I'm pretty sure the issue you see above is related to the number of files you have. Just doing a simple ls for 6 million files takes quite a bit of time and puts load on the disks.

Unfortunately I don't know how to check on Windows for how many open file handlers are allowed. Based on some google search it also depends if you are on 32bit or 64bit.

In any case, I would encourage you to other ways on how the files are collected and stored. Are all this file generated on one machine or do you collect it from different machines? Could you have FB on each machine? What is the format of the files? Are they generated per x time frame? Could you move them to an other place after they are sent out? Just some ideas on how to move forward here.

In general I think the problem is not directly Filebeat but more that scanning 6 million files all the time is probably not sustainable, especially assuming the number of files is growing. It would be interesting to hear how long a simple ls command for all these files takes on your system.

shaked571 · November 15, 2017, 8:55am

@ruflin Thank you on your tips.

I thought about opening several more filebeat's services.
I would like to know if you have in mind any side effect that may occur (apart from the obvious memory consumption).
I will try now to split my .yml to 2 process to split the work.

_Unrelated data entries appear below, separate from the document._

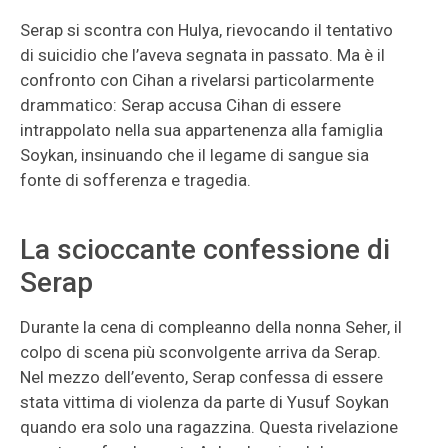
Serap si scontra con Hulya, rievocando il tentativo
di suicidio che l’aveva segnata in passato. Ma è il
confronto con Cihan a rivelarsi particolarmente
drammatico: Serap accusa Cihan di essere
intrappolato nella sua appartenenza alla famiglia
Soykan, insinuando che il legame di sangue sia
fonte di sofferenza e tragedia.
La scioccante confessione di
Serap
Durante la cena di compleanno della nonna Seher, il
colpo di scena più sconvolgente arriva da Serap.
Nel mezzo dell’evento, Serap confessa di essere
stata vittima di violenza da parte di Yusuf Soykan
quando era solo una ragazzina. Questa rivelazione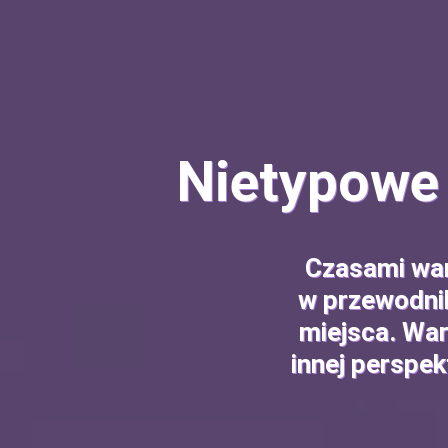
Nietypowe
Czasami wart
w przewodnik
miejsca. War
innej perspek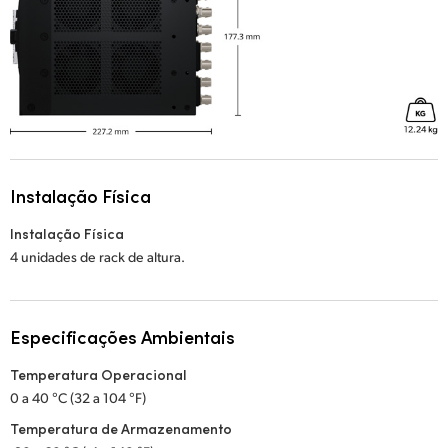
Instalação Física
Instalação Física
4 unidades de rack de altura.
Especificações Ambientais
Temperatura Operacional
0 a 40 °C (32 a 104 °F)
Temperatura de Armazenamento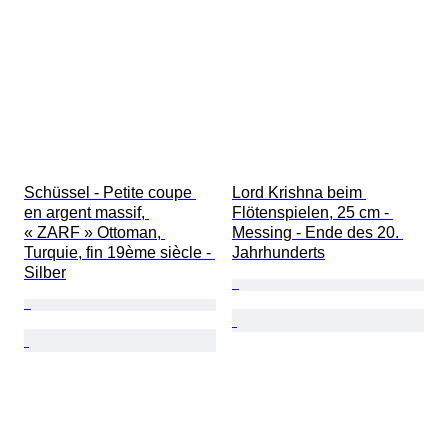
Schüssel - Petite coupe 
Lord Krishna beim 
en argent massif, 
Flötenspielen, 25 cm - 
« ZARF » Ottoman, 
Messing - Ende des 20. 
Turquie, fin 19ème siècle - 
Jahrhunderts
Silber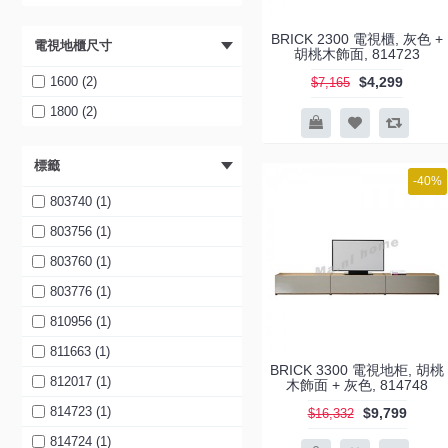
BRICK 2300 電視櫃, 灰色 +
電視地櫃尺寸
胡桃木飾面, 814723
1600 (2)
$4,299
$7,165
1800 (2)
標籤
-40%
803740 (1)
803756 (1)
803760 (1)
803776 (1)
810956 (1)
811663 (1)
BRICK 3300 電視地柜, 胡桃
812017 (1)
木飾面 + 灰色, 814748
814723 (1)
$9,799
$16,332
814724 (1)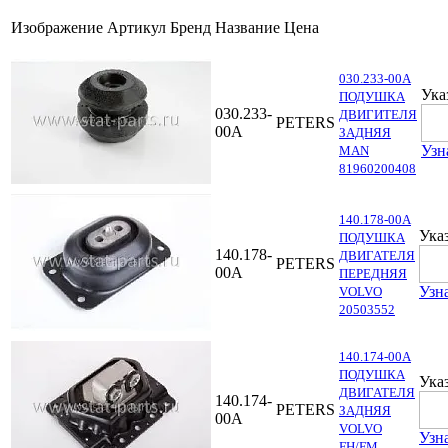
Изображение
Артикул
Бренд
Название
Цена
030.233-00A
Ука
ПОДУШКА
030.233-
ДВИГИТЕЛЯ
PETERS
00A
ЗАДНЯЯ
Узн
MAN
81960200408
140.178-00A
Ука
ПОДУШКА
140.178-
ДВИГАТЕЛЯ
PETERS
00A
ПЕРЕДНЯЯ
Узн
VOLVO
20503552
140.174-00A
ПОДУШКА
Ука
ДВИГАТЕЛЯ
140.174-
PETERS
ЗАДНЯЯ
00A
VOLVO
Узн
FH/FM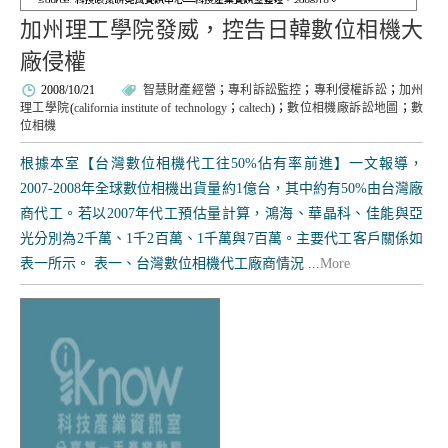
加州理工學院發威，控告日韓數位相機大
廠侵權
2008/10/21
智慧財產經營
；
專利訴訟監控
；
專利侵權訴訟
；
加州
理工學院
(
california institute of technology
；
caltech
)；
數位相機廠訴訟地圖
；
數
位相機
根據本室【台灣數位相機代工往50%佔有率前進】一文報導，
2007-2008年全球數位相機出貨量約1億台，其中約有50%由台灣廠
商代工。若以2007年代工預估量計算，鴻海、華晶科、佳能與亞
光分別為2千萬、1千2百萬、1千萬與7百萬。主要代工客戶關係如
表一所示。 表一、台灣數位相機代工廠商情況 ...
More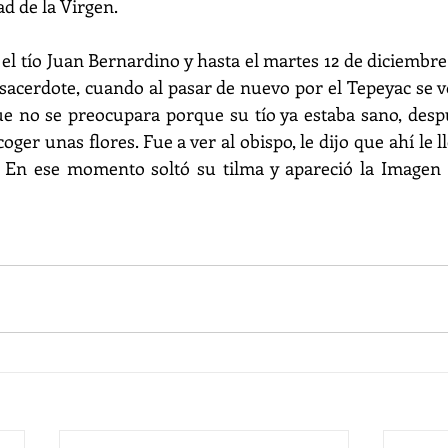
d de la Virgen. 
el tío Juan Bernardino y hasta el martes 12 de diciembre
sacerdote, cuando al pasar de nuevo por el Tepeyac se vo
que no se preocupara porque su tío ya estaba sano, despu
coger unas flores. Fue a ver al obispo, le dijo que ahí le l
. En ese momento soltó su tilma y apareció la Imagen d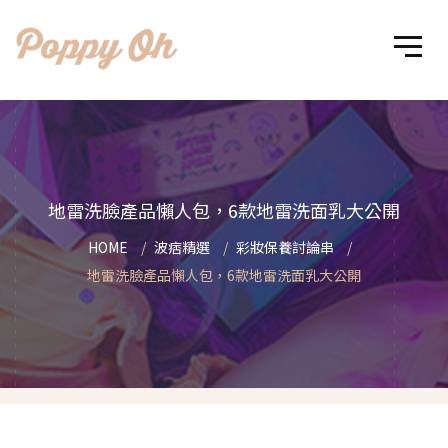
地雷洗臉產品懶人包，6款地雷洗面乳大公開
HOME
波痞精選
彩妝保養討論串
地雷洗臉產品懶人包，6款地雷洗面乳大公開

ruflin · November 16, 2017, 2:48am

I don't think opening multiple filebeat instances on the same machine will really help here as I assume the limit is the machine / disk and not really filebeat. If you copy the files from somewhere, I would encourage you to use 2 or more different machines.

shaked571 · November 28, 2017, 5:15pm

Update,
I managed to solve the problem by opennnig to more services of filebeat:
with the following configurations:

paths:
    - D:\logs\*\pid_*_rr_*
  input_type: log
  document_type: A 
  multiline.pattern: '<\?xml version="1\.0" encoding="UTF-8"\?>'
  multiline.negate: true
  multiline.match: after
  close_eof: true

And because of your warning i checked the difference in the harvesting amount, and it actually doubled
and I even took a day to check if now we are harvesting all the files -and it seems like yes (not 100% sure but i checked on all the last files on each path).

In conclusion-open an extra service to special cases like this - might be the solution (unless you change something on filebeat 6.0.0 - that we didn't upgrade to it yet)

P.S
sorry on the delay - it took me time to verify my solution.
Also I posted this questions band answer in stack overflow for the common good https://stackoverflow.com/q/47182771/8868108

ruflin · November 29, 2017, 3:20am

Thanks for getting back on this one. It's very interesting to know that a second Filebeat instance helped on this one. It could be that two instances make better use of multiple processors or access the disk differently.

I don't think there are any changes in 6.0 that would change anything here.

system · December 27, 2017, 3:20am

This topic was automatically closed 28 days after the last reply. New replies are no longer allowed.